I’m at Links Hall, watching dancers warm-up on the creaky floor to Girl Talk. Running, internal, shaking, quaking, flowing, articulating, you name a verb and that’s what is done to warm-up, as I type and try to put the pieces together in one audience
chair among many audience chairs.
I’ve somehow brought together a really amazing and inspiring set of
woman to perform in this curated show The Purple State – women in their 20’s,
30’s, 40’s, who have chosen to make dance part of their lives/identity with components
of daily practice, higher education, continually inquiring into the form,
families, living and travelling where dance jobs and opportunities lead. The entire show taking away the barrier between the dance space and the audience with intent, ownership, years of experience on stage.

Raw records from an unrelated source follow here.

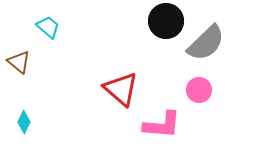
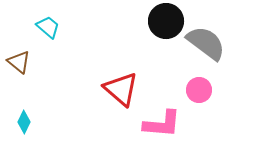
gray semicircle: rotated 99 degrees counterclockwise
pink L-shape: moved 1 px up
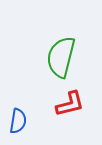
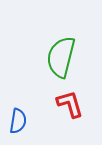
red L-shape: rotated 92 degrees counterclockwise
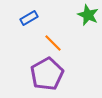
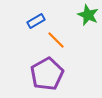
blue rectangle: moved 7 px right, 3 px down
orange line: moved 3 px right, 3 px up
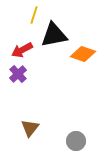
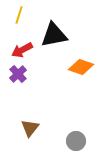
yellow line: moved 15 px left
orange diamond: moved 2 px left, 13 px down
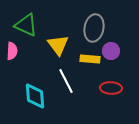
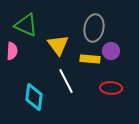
cyan diamond: moved 1 px left, 1 px down; rotated 12 degrees clockwise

| Warm-up, Links Hall, Chicago |
In our talk back Friday with
Lucia Mauro, topics were discussed surrounding one particularly intriguing question, does the Midwest
have its own dance aesthetic? With so many
part of the show alumni of Ohio State University dance, and Meghan currently a
visiting professor, what came up is that there seems to be something to the OSU training method that
draws out sensibilities of individuality, the ‘thinking’ and collaborative dancer,
the choreographer following where the work leads. A OSU thing, a life-long dance artist thing,
a locational thing, wherever it derives from, there is not always a sense of
individual identity – whatever that is prescribed as – in choreography in
Chicago. My bias being that I am drawn to this, I see in Chicago (the Midwest? a
generation?) a general presentational quality of keeping the audience at a distance, assuming the exact
stylings/emotive qualities of the choreographer, an ‘otherness’ in the
dancer that is not transparent of them. Is this the elitism that dance
has carried as a badge of honor and a deterrent for audience members to try
out this abstract dance form? Is this embedded from training methods, from the historical flow of modern dance, left over from the pioneers, the postmodernists, the ballet, musical theater? Half-questions, vague answers, huge research questions, this is an intriguing show from top to bottom.